Workers installed about a dozen beacons at Crystal Lake Park last winter. They flash at night to scare the birds away.
Derek Liebert, Superintendent of Operations and Planning for Urbana Parks says the beacons worked for awhile last year. He saw the goose population start to take a dip in the fall, but now that spring's rolled around, it looks like they're back in full force.
Ken Welle, assistant professor at UI's College of Zoological Medicine, says he's not surprised. Geese are creatures of habit. When they find a spot they like, they keep coming back.
Welle says, "They're not dumb animals. They will figure out that they're not harming them eventually. It might be a little bit annoying to them, but if the place that they are is desirable enough, they may eventually desensitize to that."
Welle says geese like places where the land slopes into the water, so if you can change the landscape so it's a sudden drop instead, that may deter them from coming back.

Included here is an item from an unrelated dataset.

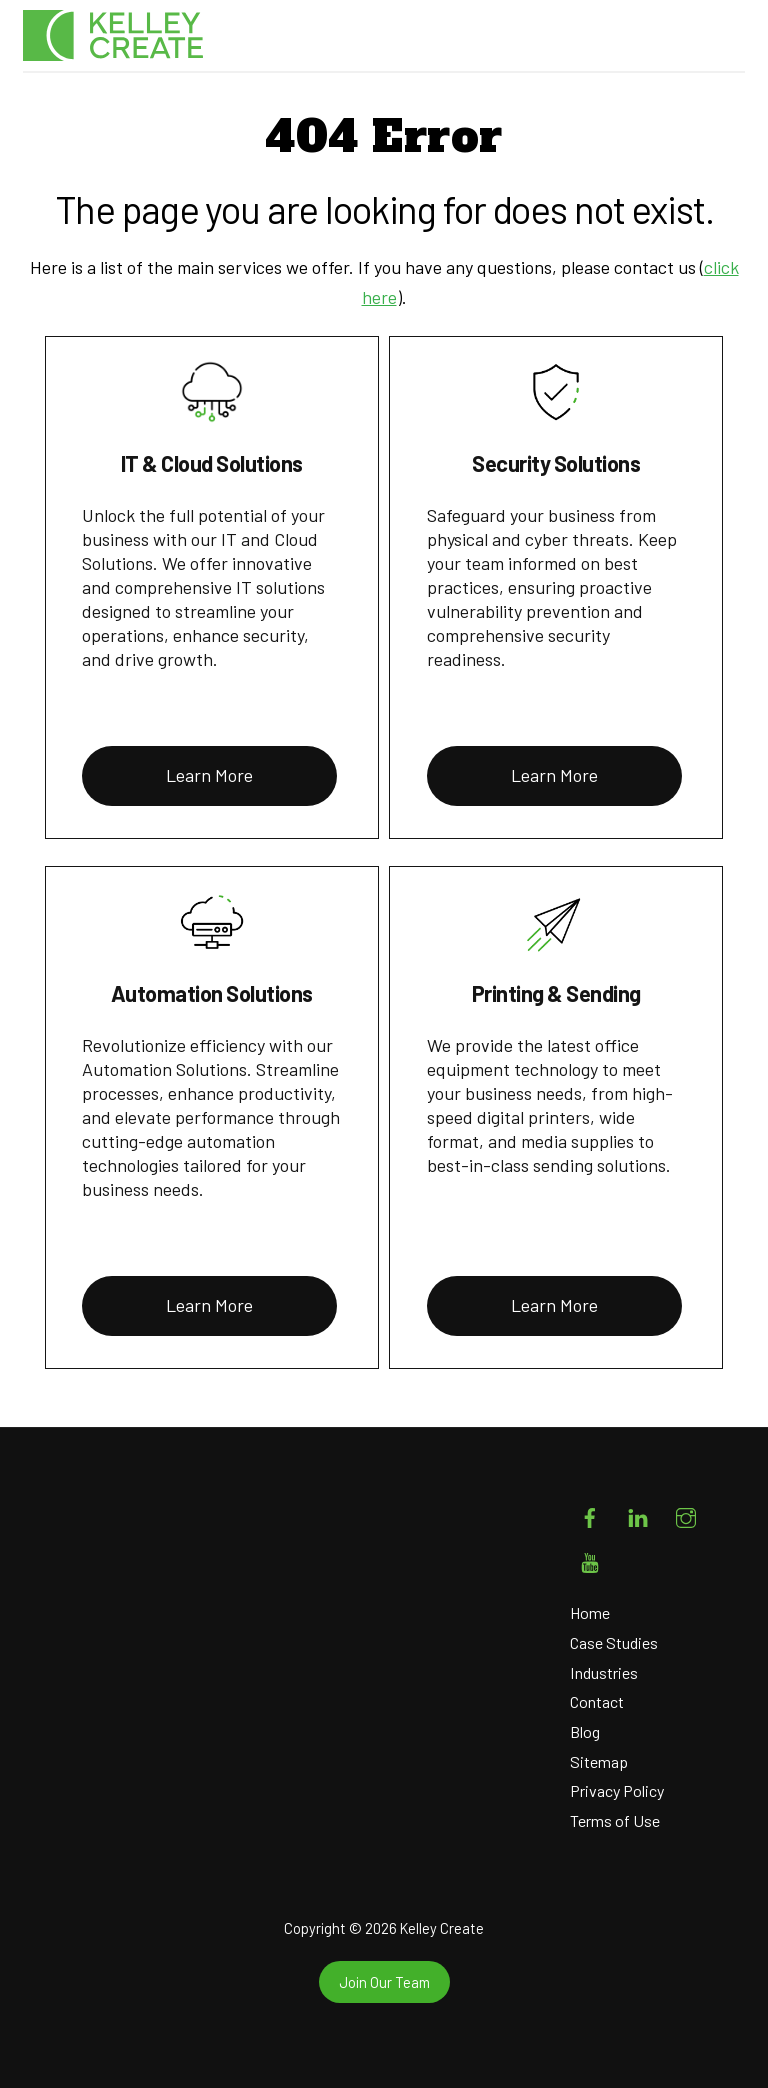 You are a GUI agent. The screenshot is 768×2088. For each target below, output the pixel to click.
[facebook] (590, 1513)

It's not just for lakes. The same goes for water retention ponds being built in neighborhoods around here. Plus, don't feed the geese. It will only keep them coming back.
There are other ways to humanely get rid of them. Some cities place cutouts of coyotes in parks to discourage geese from landing. There are also fake crocodile heads and fake swans. Geese know swans are extremely territorial, but you have to move the decoys every day so the geese don't "catch on."